TO DO: Copy out each line of the listing that has the word "الصين" in it.

++++ EXTRACTED RECORDS ++++

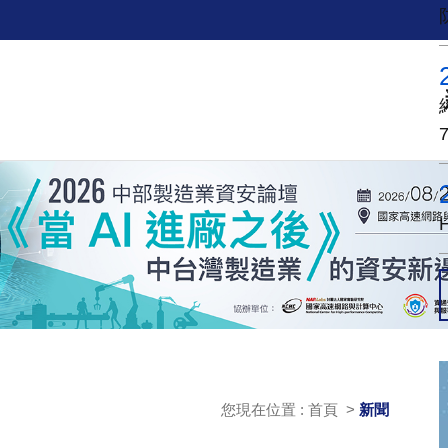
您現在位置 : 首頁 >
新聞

++++
++++ EXTRACTED RECORDS ++++

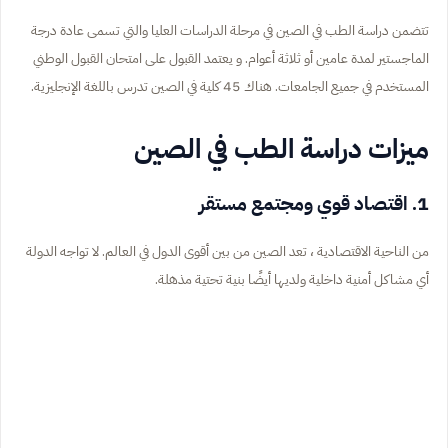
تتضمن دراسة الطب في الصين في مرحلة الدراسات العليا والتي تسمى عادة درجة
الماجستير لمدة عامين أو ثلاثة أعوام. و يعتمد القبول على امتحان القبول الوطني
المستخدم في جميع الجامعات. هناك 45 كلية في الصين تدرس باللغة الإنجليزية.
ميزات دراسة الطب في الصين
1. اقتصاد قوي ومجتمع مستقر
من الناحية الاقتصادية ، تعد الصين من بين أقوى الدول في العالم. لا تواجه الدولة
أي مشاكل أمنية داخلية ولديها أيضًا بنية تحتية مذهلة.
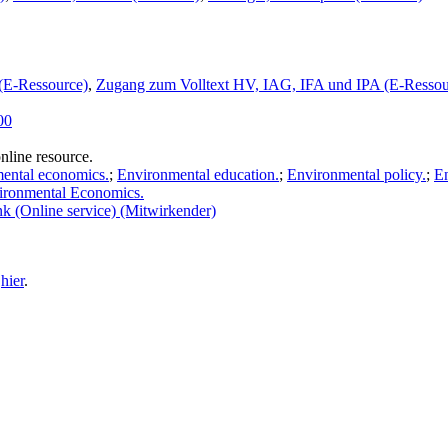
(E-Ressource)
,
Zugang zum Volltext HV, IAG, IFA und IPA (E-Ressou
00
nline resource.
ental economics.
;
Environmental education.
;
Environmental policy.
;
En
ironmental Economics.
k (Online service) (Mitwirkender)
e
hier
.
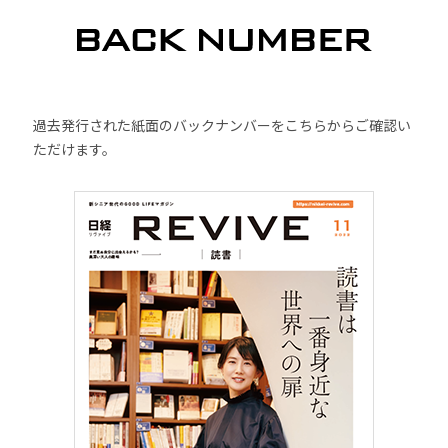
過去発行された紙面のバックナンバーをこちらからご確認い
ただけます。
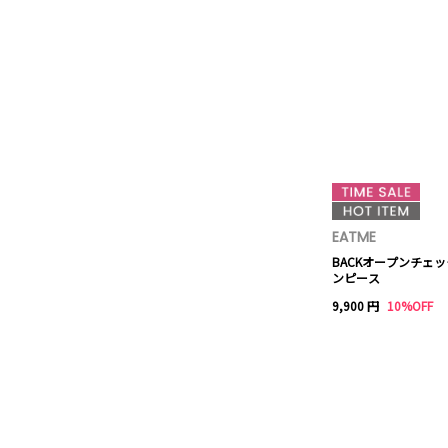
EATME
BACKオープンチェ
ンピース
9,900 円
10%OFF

++++
++++ EXTRACTED RECORDS ++++

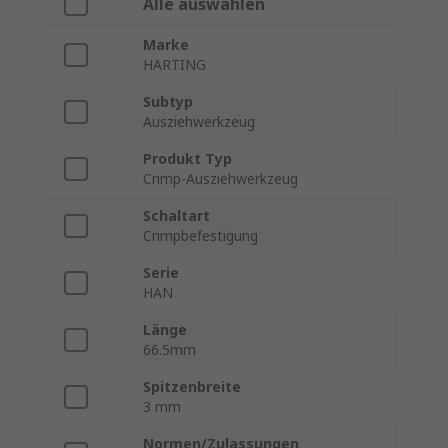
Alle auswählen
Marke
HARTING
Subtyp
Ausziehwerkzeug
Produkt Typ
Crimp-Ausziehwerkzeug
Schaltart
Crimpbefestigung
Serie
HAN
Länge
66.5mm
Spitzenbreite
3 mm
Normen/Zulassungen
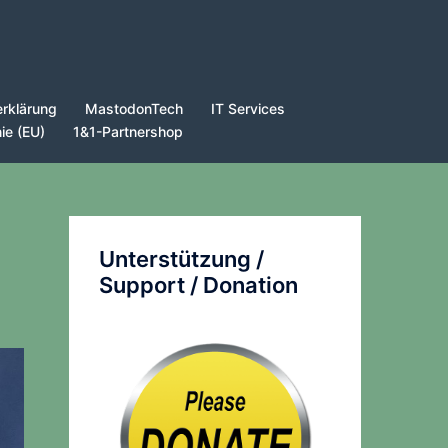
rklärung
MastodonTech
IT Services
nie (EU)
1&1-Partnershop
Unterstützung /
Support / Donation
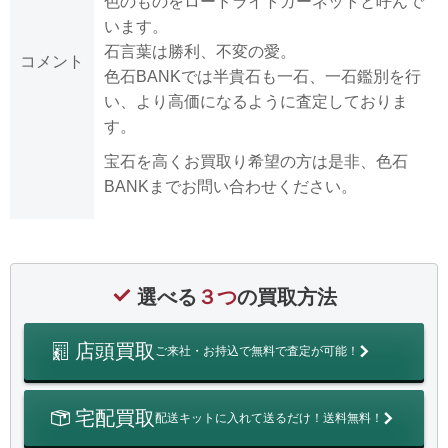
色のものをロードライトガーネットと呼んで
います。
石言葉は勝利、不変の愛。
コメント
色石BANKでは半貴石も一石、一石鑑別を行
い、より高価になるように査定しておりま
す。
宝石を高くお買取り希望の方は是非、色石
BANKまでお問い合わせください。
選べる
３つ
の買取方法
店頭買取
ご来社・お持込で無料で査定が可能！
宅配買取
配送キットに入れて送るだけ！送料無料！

++++

ANSWER TO THE PROBLEM:
تتضمن دراسة الطب في الصين في مرحلة الدراسات العليا والتي تسمى عادة درجة
المستخدم في جميع الجامعات. هناك 45 كلية في الصين تدرس باللغة الإنجليزية.
ميزات دراسة الطب في الصين
من الناحية الاقتصادية ، تعد الصين من بين أقوى الدول في العالم. لا تواجه الدولة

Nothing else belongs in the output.